But there is no occasion for alarm. The American people have as little need of oligarchy in business as in politics. There are thousands of men in America who could have performed for the New Haven stockholders the task of one “who guides, superintends, governs and manages,” better than did Mr. Morgan, Mr. Baker and Mr. Rockefeller. For though possessing less native ability, even the average business man would have done better than they, because working under proper conditions. There is great strength in serving with singleness of purpose one master only. There is great strength in having time to give to a business the attention which its difficult problems demand. And tens of thousands more Americans could be rendered competent to guide our important businesses. Liberty is the greatest developer. Herodotus tells us that while the tyrants ruled, the Athenians were no better fighters than their neighbors; but when freed, they immediately surpassed all others. If industrial democracy—true cooperation—should be substituted for industrial absolutism, there would be no lack of industrial leaders.
England’s Big Business
England, too, has big business. But her big business is the Cooperative Wholesale Society, with a wonderful story of 50 years of beneficent growth. Its annual turnover is now about $150,000,000—an amount exceeded by the sales of only a few American industrials; an amount larger than the gross receipts of any American railroad, except the Pennsylvania and the New York Central systems. Its business is very diversified, for its purpose is to supply the needs of its members. It includes that of wholesale dealer, of manufacturer, of grower, of miner, of banker, of insurer and of carrier. It operates the biggest flour mills and the biggest shoe factory in all Great Britain. It manufactures woolen cloths, all kinds of men’s, women’s and children’s clothing, a dozen kinds of prepared foods, and as many household articles. It operates creameries. It carries on every branch of the printing business. It is now buying coal lands. It has a bacon factory in Denmark, and a tallow and oil factory in Australia. It grows tea in Ceylon. And through all the purchasing done by the Society runs this general principle: Go direct to the source of production, whether at home or abroad, so as to save commissions of middlemen and agents.

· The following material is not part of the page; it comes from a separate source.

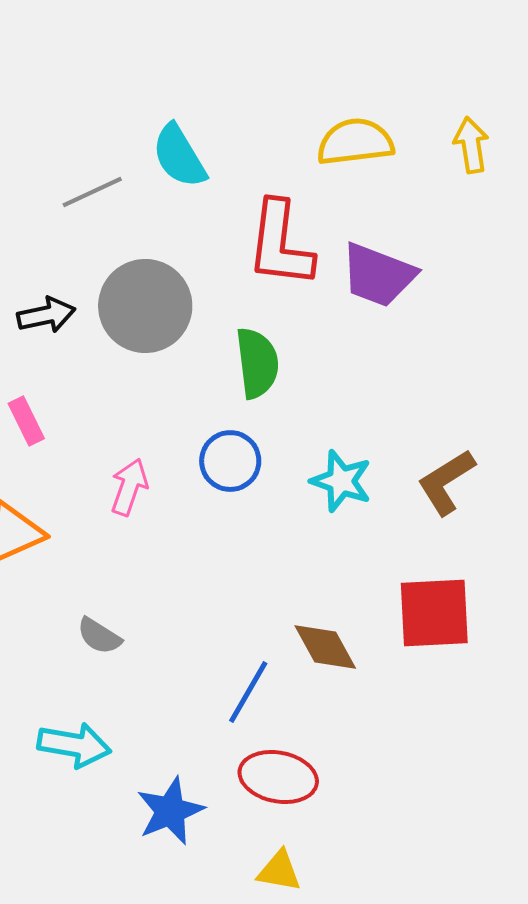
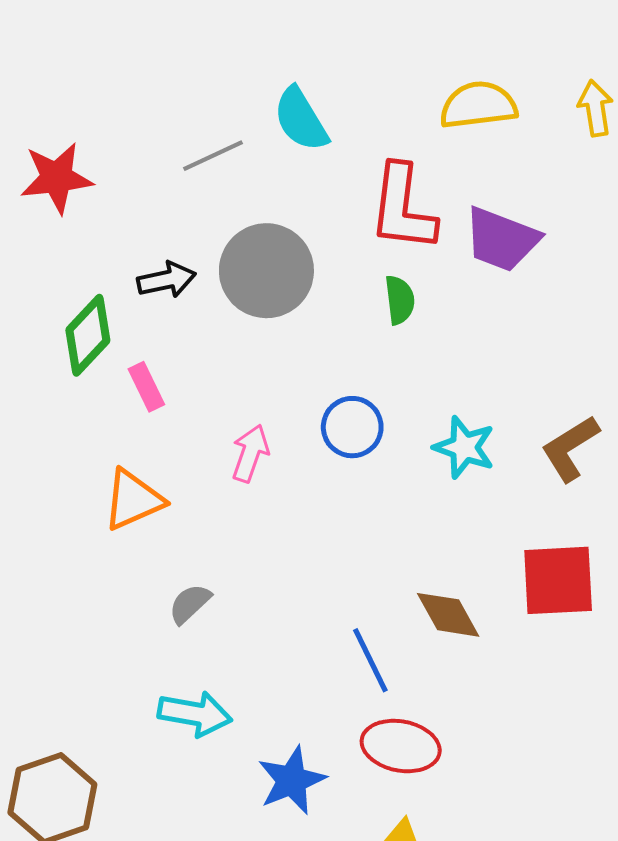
green semicircle: (257, 363) -> (400, 300), moved, size x0.7
gray semicircle: (99, 636) -> (190, 604), moved, turned 105
blue line: (248, 692) -> (370, 660), turned -56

Accordingly, it has buyers and warehouses in the United States, Canada, Australia, Spain, Denmark and Sweden. It owns steamers plying between Continental and English ports. It has an important banking department; it insures the property and person of its members. Every one of these departments is conducted in competition with the most efficient concerns in their respective lines in Great Britain. The Cooperative Wholesale Society makes its purchases, and manufactures its products, in order to supply the 1399 local distributive, cooperative societies scattered over all England; but each local society is at liberty to buy from the wholesale society, or not, as it chooses; and they buy only if the Cooperative Wholesale sells at market prices. This the Cooperative actually does; and it is able besides to return to the local a fair dividend on its purchases.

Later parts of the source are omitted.